I read a devotion by Charles Spurgeon (19th century British minister).  It started out, "A living dog is better than a dead lion." - Ecclesiastes 9:4  From there, Spurgeon goes on to say that worst things of life - the absolute most awful of its circumstances - are still brighter than the best death has to offer.  He says that same thing applies to our spiritual lives.  The least amount of grace exercised is far superior to the best of the unregenerate nature.  "The thief on the cross excels Caesar on his throne; Lazarus among the dogs is better than Cicero among the Senators," because of the fact that there is beauty in admitting failure, weakness, and need - in a very human way - to One greater than self.  You see, even Caesars and Ciceros are weak, needy - pathetic even.  They need - even if unwilling to admit it.

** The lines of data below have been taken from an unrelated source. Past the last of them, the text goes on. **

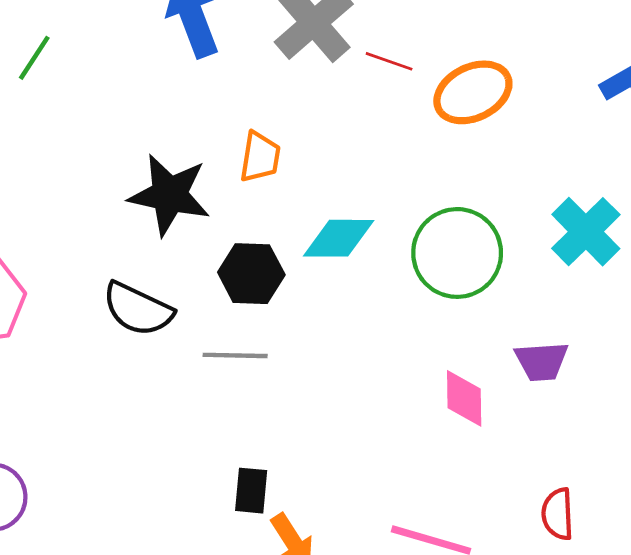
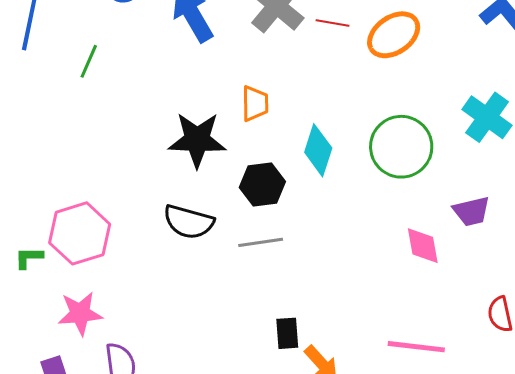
cyan diamond: (339, 238) -> (318, 150), turned -63

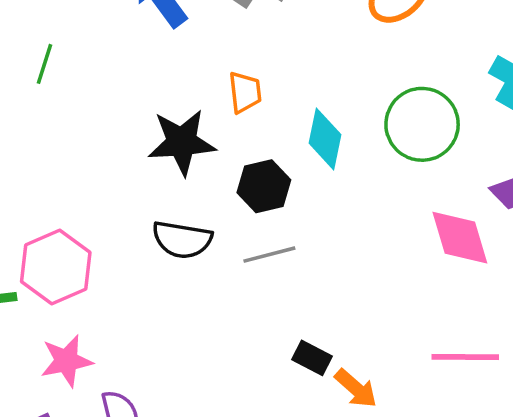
pink diamond: (423, 246) -> (460, 238), size x1.4
black rectangle: (287, 333) -> (312, 358), turned -52

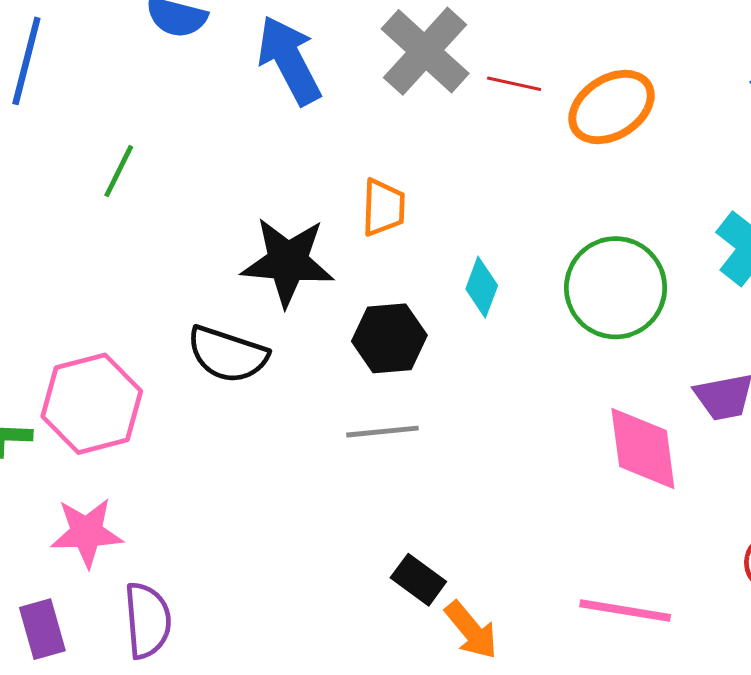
green line: (44, 64) -> (119, 171), moved
cyan diamond: (325, 139) -> (482, 287), size x0.7
black semicircle: (182, 240) -> (228, 354), moved

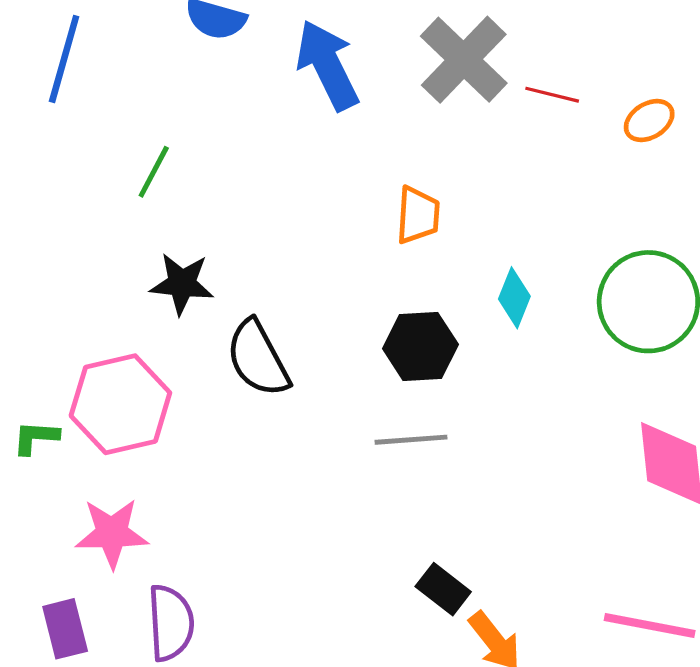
orange ellipse: (612, 107) -> (649, 121), size x0.6
black star: (288, 262) -> (182, 284), moved, size x0.7
black semicircle: (228, 354) -> (258, 358), turned 42

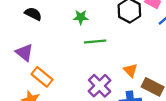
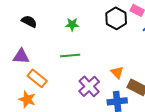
green line: (95, 41) -> (70, 55), moved
purple triangle: (24, 53) -> (21, 56), turned -36

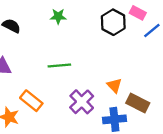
green star: (72, 24) -> (58, 16), moved
orange rectangle: (37, 78) -> (31, 101), moved

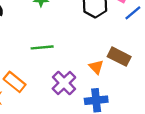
brown rectangle: (138, 103) -> (119, 57), moved

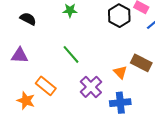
green line: (42, 47) -> (71, 54), turned 54

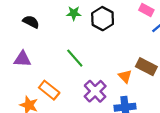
black hexagon: (119, 16) -> (103, 19), moved

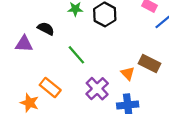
black semicircle: (31, 22) -> (46, 29), moved
purple triangle: (22, 59) -> (24, 44), moved

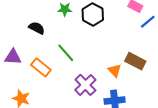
purple triangle: (24, 44) -> (13, 57), moved
orange rectangle: (50, 88) -> (41, 67), moved

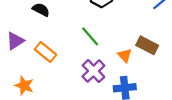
green line: (66, 53) -> (90, 36), moved
purple triangle: (13, 57) -> (15, 41), turned -36

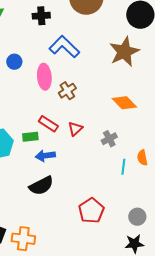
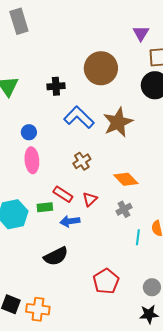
brown star: (124, 52) -> (118, 122), moved
pink ellipse: (44, 77) -> (32, 160), moved
orange diamond: (124, 103) -> (126, 179), moved
blue arrow: (45, 156) -> (70, 221), moved

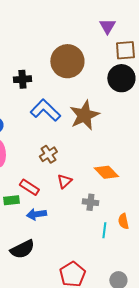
orange diamond: (126, 179) -> (106, 172), moved
red triangle: (90, 199) -> (64, 181), moved
gray cross: (124, 209) -> (90, 202), turned 35

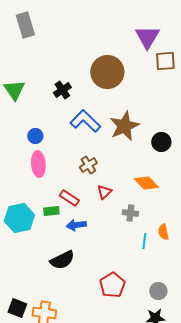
purple triangle: (107, 26) -> (147, 37), size x1.5
black circle: (121, 78) -> (161, 142), moved, size x0.7
black cross: (22, 79) -> (62, 90), turned -30

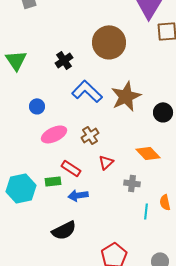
pink ellipse: (38, 164) -> (54, 134), moved, turned 70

Life happens, and as Spurgeon writes, "Life is the badge of nobility in the realm of spiritual things, and men without it are only coarser or finer specimens of the same lifeless material, needing to be quickened, for they are dead in trespasses and sins."  Life - and how I rise (by conscious choice) to meet it or fall to be conquered by it - are badges of honor unique in all of creation to humanity.  In addtion, "A living, loving gospel sermon, however unlearned in matter and uncouth in style, is better than the finest discourse devoid of unction and power.  A living dog keeps better watch than a dead lion, and is of more service to his master; and so the poorest spiritual preacher is infinitely to be preferred to the exquisite orator who has no wisdom but that of words, no energy but that of sound."  My actions toward those around me (most often my children) are more effectively used in loving, grace-giving, surrender than in blustering, controlling words and deeds that end in the hardening of hearts.

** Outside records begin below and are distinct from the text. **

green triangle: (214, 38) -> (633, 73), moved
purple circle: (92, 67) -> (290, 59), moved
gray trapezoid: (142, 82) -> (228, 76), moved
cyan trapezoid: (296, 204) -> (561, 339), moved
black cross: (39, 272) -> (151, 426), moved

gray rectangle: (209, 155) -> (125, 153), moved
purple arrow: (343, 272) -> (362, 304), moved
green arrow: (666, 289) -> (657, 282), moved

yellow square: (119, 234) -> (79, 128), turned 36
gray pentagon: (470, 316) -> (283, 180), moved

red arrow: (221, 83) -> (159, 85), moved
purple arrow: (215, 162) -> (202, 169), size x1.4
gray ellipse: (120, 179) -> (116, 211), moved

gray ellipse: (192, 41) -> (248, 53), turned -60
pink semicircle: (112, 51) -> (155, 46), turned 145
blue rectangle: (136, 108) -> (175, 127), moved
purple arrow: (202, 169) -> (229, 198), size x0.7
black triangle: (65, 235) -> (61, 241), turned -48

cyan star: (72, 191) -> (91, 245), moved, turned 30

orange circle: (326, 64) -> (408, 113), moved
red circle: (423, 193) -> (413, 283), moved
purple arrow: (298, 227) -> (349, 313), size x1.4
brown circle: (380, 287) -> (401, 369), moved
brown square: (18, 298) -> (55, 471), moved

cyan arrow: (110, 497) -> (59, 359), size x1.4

I take the kids to a local ceramics shop sometimes to work on projects and learn new skills.  The proprietor, a lovely woman - and well-put-together, loves to use the word, "Perfect!" when referring to how a color combination or new skill we try turns out.  I love it when things turn out, "perfect".  What a delight that a side-effect of a fallen world - full of error - is the frustration of would-be perfectionists.  Striving for perfect pleats, perfect hair, perfectly matching colors, perfect decor, and perfect weather for a perfect vacation, we can miss the joys of living in the imperfect.

Perfection is a requirement fulfilled only by God, and that not through effort but through His very nature... not something earned or accomplished, but something intrinsic to His very being.

Yes, I'd like to say a lot of things about how our weekend went, but in the end... I'd do it all over again. Experiences that teach are far more valuable than easy ones.  I can say this for sure - there is grace abundant and free for all of my mistakes and yours.